*YOUR INSTRUCTIONS*:
Restate all the lines below word for word, but omit the pictures.

*PROVIDED INFORMATION*:
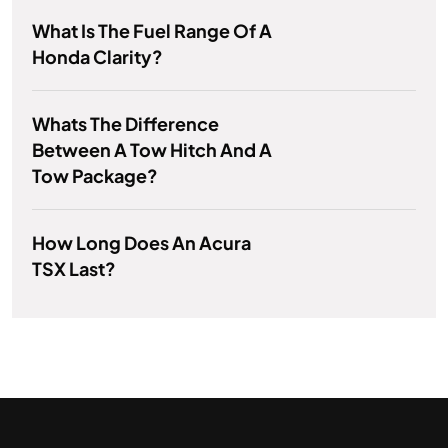
What Is The Fuel Range Of A
Honda Clarity?
Whats The Difference
Between A Tow Hitch And A
Tow Package?
How Long Does An Acura
TSX Last?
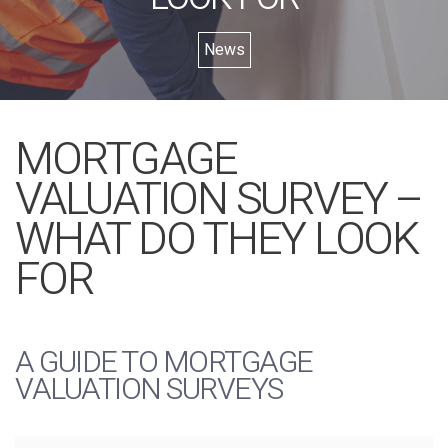
News
MORTGAGE
VALUATION SURVEY –
WHAT DO THEY LOOK
FOR
A GUIDE TO MORTGAGE
VALUATION SURVEYS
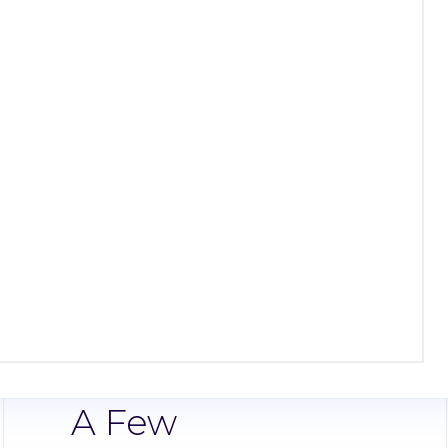
A Few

*RESULT BELOW*:
What Is The Fuel Range Of A
Honda Clarity?
Whats The Difference
Between A Tow Hitch And A
Tow Package?
How Long Does An Acura
TSX Last?
News
MORTGAGE
VALUATION SURVEY –
WHAT DO THEY LOOK
FOR
A GUIDE TO MORTGAGE
VALUATION SURVEYS
A Few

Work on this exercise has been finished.